> Action item: Repeat the entire listing exactly. Omit all pictures.

> Exercise input:
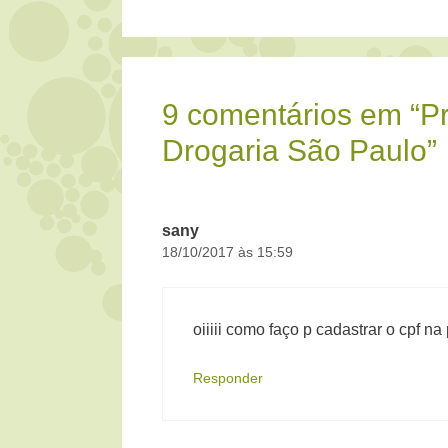
9 comentários em “P
Drogaria São Paulo”
sany
18/10/2017 às 15:59
oiiiii como faço p cadastrar o cpf n
Responder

> Result below:
9 comentários em “P
Drogaria São Paulo”
sany
18/10/2017 às 15:59
oiiiii como faço p cadastrar o cpf n
Responder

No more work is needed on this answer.